Iconography of the Mende/Vai helmet mask

This type of mask, also often called bundu, is worn at initiation ceremonies celebrating a successful transition into womanhood.
In Mende society "the term sowo refers to both the supernatural entity which represents the women's secret society, and the masked dancer whose polished black anthropomorphic helmet mask and black raphia-covered body the spirit invests with its presence and power."
In addition to the mask's appearance at girls' initiation ceremonies, sowo also "appears in public to mark important civic events such as the visits of important dignitaries and the coronations and funerals of important chiefs. On these occasions, her presence is a means of impressing on the community the unity and strength of the female corporate body as well as Sande's political significance."
According to Dubinskas, the Mende say a finely carved sowo mask is nyande when it includes the following elements, each of which has a symbolic meaning:
In addition, the mask's eyes should be slightly oversized, while the mask's nose and mouth should be slightly smaller than human-sized.
Dubinskas writes that the mask represents the ideals of womanhood and the ideal image of feminine beauty, an everywoman versus a woman of extraordinary power, desired by all but attained by an elite few. As such, the mask "embodies and mediates contradictions between traditional feminine role models in the society and the actual political and economic power which women do have access to, if not consistently, then at least regularly and generally enough for that power to call forth a significant symbolic focus in the ideological realm."

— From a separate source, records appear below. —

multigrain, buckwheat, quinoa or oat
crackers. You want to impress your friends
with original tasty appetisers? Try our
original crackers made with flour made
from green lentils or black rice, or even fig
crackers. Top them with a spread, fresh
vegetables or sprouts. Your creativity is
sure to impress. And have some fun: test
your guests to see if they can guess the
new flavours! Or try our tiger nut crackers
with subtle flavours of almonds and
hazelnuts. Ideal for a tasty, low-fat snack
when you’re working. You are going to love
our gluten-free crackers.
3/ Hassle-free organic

Alternating roles of the Sande and Poro societies

Throughout this region, the complementarity of men's and women's gender roles – evident in such diverse activities as farming, cloth production, and musical performances – reach full expression. The women's Sande and men's Poro associations alternate political and ritual control of "the land" for periods of three and four years respectively. During Sande's sovereignty, all signs of the men's society are banished.
At the end of this three-year period, the Sande leadership "turns over the land" to its counterparts in the Poro Society for another four years, and after a rest period the ritual cycle begins anew. The alternating three- and four-year initiation cycles for women and men respectively are one example of the widespread use of the numbers 3 and 4 to signify the gender of people, places and events; together the numbers equal seven, a sacred number throughout the region.

Death threats against Liberian journalist

Journalist Mae Azango received death threats from several Sande society women for reporting on Sande female circumcision practices in 2012.